Find a differential equation that $y$ satisfies. The ODE should not contain any arbitrary constants.
$$y(x)=C_1(x^2-1)+C_2x$$
I proceeded with finding the two derivatives (since it is second-order):
$$y'(x)=2C_1x+C_2$$
$$y''(x)=2C_1$$
Then, using the general formula $y''+Ay'+By = 2C_1+A2C_1x+AC_2+BC_1x^2-BC_1+BC_2x$
Which results in $C_1(2+2Ax+Bx^2-B)+C_2(A+Bx)$
Solving the systems of equations, I found that $A=-2x$, $B=2$. Which means the ODE required is $$y''-2xy'+2y=0$$
Can anyone kindly advise if this approach is correct? Thanks.

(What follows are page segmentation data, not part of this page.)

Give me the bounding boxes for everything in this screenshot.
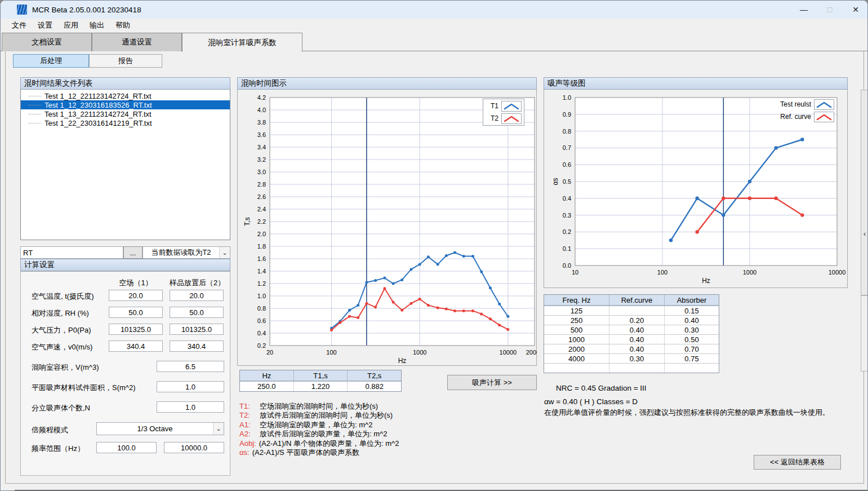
splitter-strip[interactable] bbox=[861, 295, 868, 371]
grade-cell: 1000 bbox=[544, 335, 609, 344]
grade-cell: 250 bbox=[544, 316, 609, 325]
menu-item-file[interactable]: 文件 bbox=[6, 19, 32, 32]
svg-text:0.8: 0.8 bbox=[563, 128, 571, 135]
app-icon bbox=[17, 5, 27, 15]
minimize-icon[interactable]: — bbox=[791, 1, 817, 19]
pressure-sample-input[interactable] bbox=[170, 324, 224, 335]
temp-label: 空气温度, t(摄氏度) bbox=[32, 291, 94, 302]
file-list-panel-title: 混时间结果文件列表 bbox=[20, 77, 230, 90]
file-list-item[interactable]: Test 1_12_221123142724_RT.txt bbox=[21, 91, 230, 100]
file-list-item[interactable]: Test 1_22_230316141219_RT.txt bbox=[21, 118, 230, 127]
col1-header: 空场（1） bbox=[109, 278, 163, 288]
octave-mode-combo[interactable]: 1/3 Octave ⌄ bbox=[96, 422, 224, 435]
menu-bar: 文件 设置 应用 输出 帮助 bbox=[1, 19, 868, 32]
curve-icon bbox=[814, 99, 834, 110]
svg-text:10000: 10000 bbox=[500, 349, 517, 356]
svg-text:0.4: 0.4 bbox=[257, 330, 266, 337]
subtab-report[interactable]: 报告 bbox=[89, 54, 162, 68]
svg-text:2.6: 2.6 bbox=[257, 193, 266, 200]
svg-text:4.2: 4.2 bbox=[257, 94, 266, 101]
aw-result: αw = 0.40 ( H ) Classes = D bbox=[544, 397, 638, 406]
grade-cell: 0.40 bbox=[609, 335, 665, 344]
freq-min-input[interactable] bbox=[96, 442, 157, 453]
curve-icon bbox=[501, 113, 522, 124]
svg-text:0.6: 0.6 bbox=[257, 317, 266, 324]
grade-cell: 0.40 bbox=[609, 344, 665, 353]
back-to-results-button[interactable]: << 返回结果表格 bbox=[754, 455, 841, 470]
svg-text:0.6: 0.6 bbox=[563, 161, 571, 168]
svg-text:10: 10 bbox=[572, 269, 578, 276]
svg-text:1000: 1000 bbox=[413, 349, 426, 356]
grade-table-header: Ref.curve bbox=[609, 295, 665, 305]
absorption-calc-button[interactable]: 吸声计算 >> bbox=[447, 375, 537, 390]
close-icon[interactable]: ✕ bbox=[843, 1, 868, 19]
sound-speed-sample-input[interactable] bbox=[170, 340, 224, 352]
pressure-label: 大气压力，P0(Pa) bbox=[32, 325, 91, 335]
grade-table[interactable]: Freq. Hz Ref.curve Absorber 1250.15 2500… bbox=[544, 294, 719, 373]
volume-label: 混响室容积，V(m^3) bbox=[32, 362, 99, 373]
file-list-item[interactable]: Test 1_13_221123142724_RT.txt bbox=[21, 109, 230, 118]
collapse-handle[interactable]: ‹ bbox=[861, 90, 868, 295]
svg-text:Hz: Hz bbox=[398, 357, 407, 365]
freq-max-input[interactable] bbox=[164, 442, 224, 453]
app-window: MCR Beta 2.05.0.001 20230418 — □ ✕ 文件 设置… bbox=[0, 0, 868, 491]
rt-chart-legend: T1 T2 bbox=[483, 99, 524, 126]
humidity-sample-input[interactable] bbox=[170, 307, 224, 318]
svg-text:20000: 20000 bbox=[526, 349, 537, 356]
curve-icon bbox=[814, 112, 834, 122]
grade-cell bbox=[609, 306, 665, 315]
svg-text:1.0: 1.0 bbox=[563, 94, 571, 101]
subtab-postprocess[interactable]: 后处理 bbox=[13, 54, 89, 68]
grade-cell: 0.50 bbox=[665, 335, 719, 344]
grade-cell: 0.75 bbox=[665, 354, 719, 363]
svg-text:1.0: 1.0 bbox=[257, 293, 266, 299]
file-list-item[interactable]: Test 1_12_230316183526_RT.txt bbox=[21, 100, 230, 109]
annotation-key: Aobj: bbox=[239, 439, 256, 448]
rt-name-input[interactable] bbox=[20, 246, 123, 259]
annotation-key: T1: bbox=[239, 402, 260, 411]
svg-text:0.7: 0.7 bbox=[563, 144, 571, 151]
grade-cell bbox=[544, 364, 609, 373]
svg-text:2.0: 2.0 bbox=[257, 231, 266, 237]
menu-item-settings[interactable]: 设置 bbox=[32, 19, 58, 32]
menu-item-output[interactable]: 输出 bbox=[84, 19, 110, 32]
svg-text:1.8: 1.8 bbox=[257, 243, 266, 250]
svg-text:0.0: 0.0 bbox=[563, 262, 571, 269]
temp-sample-input[interactable] bbox=[170, 290, 224, 301]
temp-empty-input[interactable] bbox=[109, 290, 163, 301]
grade-cell: 2000 bbox=[544, 344, 609, 353]
legend-label-test-result: Test reulst bbox=[780, 100, 811, 108]
grade-cell bbox=[665, 364, 719, 373]
maximize-icon[interactable]: □ bbox=[817, 1, 843, 19]
grade-cell: 0.40 bbox=[665, 316, 719, 325]
data-mode-combo[interactable]: 当前数据读取为T2 ⌄ bbox=[143, 246, 230, 259]
tab-channel-settings[interactable]: 通道设置 bbox=[92, 33, 182, 51]
tab-strip: 文档设置 通道设置 混响室计算吸声系数 bbox=[1, 33, 868, 51]
humidity-empty-input[interactable] bbox=[109, 307, 163, 318]
pressure-empty-input[interactable] bbox=[109, 324, 163, 335]
browse-button[interactable]: ... bbox=[123, 246, 143, 259]
tab-document-settings[interactable]: 文档设置 bbox=[2, 33, 92, 51]
rt-table-cell: 250.0 bbox=[240, 382, 294, 391]
svg-text:0.9: 0.9 bbox=[563, 111, 571, 118]
grade-cell: 0.30 bbox=[665, 325, 719, 334]
svg-text:20: 20 bbox=[266, 349, 273, 356]
file-list[interactable]: Test 1_12_221123142724_RT.txt Test 1_12_… bbox=[20, 90, 230, 240]
freq-range-label: 频率范围（Hz） bbox=[32, 444, 84, 454]
sample-area-label: 平面吸声材料试件面积，S(m^2) bbox=[32, 383, 136, 393]
svg-text:2.4: 2.4 bbox=[257, 206, 266, 213]
volume-input[interactable] bbox=[157, 361, 224, 372]
tab-reverb-room-absorption[interactable]: 混响室计算吸声系数 bbox=[182, 33, 302, 52]
svg-text:0.8: 0.8 bbox=[257, 305, 266, 312]
sound-speed-empty-input[interactable] bbox=[109, 340, 163, 352]
svg-text:0.2: 0.2 bbox=[257, 342, 266, 349]
menu-item-help[interactable]: 帮助 bbox=[110, 19, 136, 32]
sample-area-input[interactable] bbox=[157, 381, 224, 392]
menu-item-apply[interactable]: 应用 bbox=[58, 19, 84, 32]
absorber-count-input[interactable] bbox=[157, 401, 224, 413]
rt-chart[interactable]: 0.20.40.60.81.01.21.41.61.82.02.22.42.62… bbox=[237, 91, 537, 366]
annotation-key: A1: bbox=[239, 421, 260, 430]
svg-text:1.4: 1.4 bbox=[257, 268, 266, 275]
annotation-text: 空场混响室的混响时间，单位为秒(s) bbox=[260, 402, 378, 410]
svg-text:1.6: 1.6 bbox=[257, 255, 266, 262]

Edit: Sorry, I found a computational error afterwards. Hence,
$$A=-\frac{2x}{x^2+1}$$
$$B=\frac{2}{x^2+1}$$
And it would then arrive at the recommended solution below.
Best Answer
No. I think what is required is to find the expressions for the integrals of motion $C_1$, $C_2$ in terms of $y$, $y'$ and then substitute them into the expression for $y''$. This gives the equation $$ y''=2\frac{xy'-y}{x^2+1}.\tag{1}$$ This is the ''minimal'' equation satisfied by $y(x)$. Of course there are more equations that will be consequences of this one. For example, differentiating it w.r.t. $x$ and substituting $y''(x)$ on the right by (1), you will get the equation $y'''=0$, which was proposed in the comment of @copper.hat.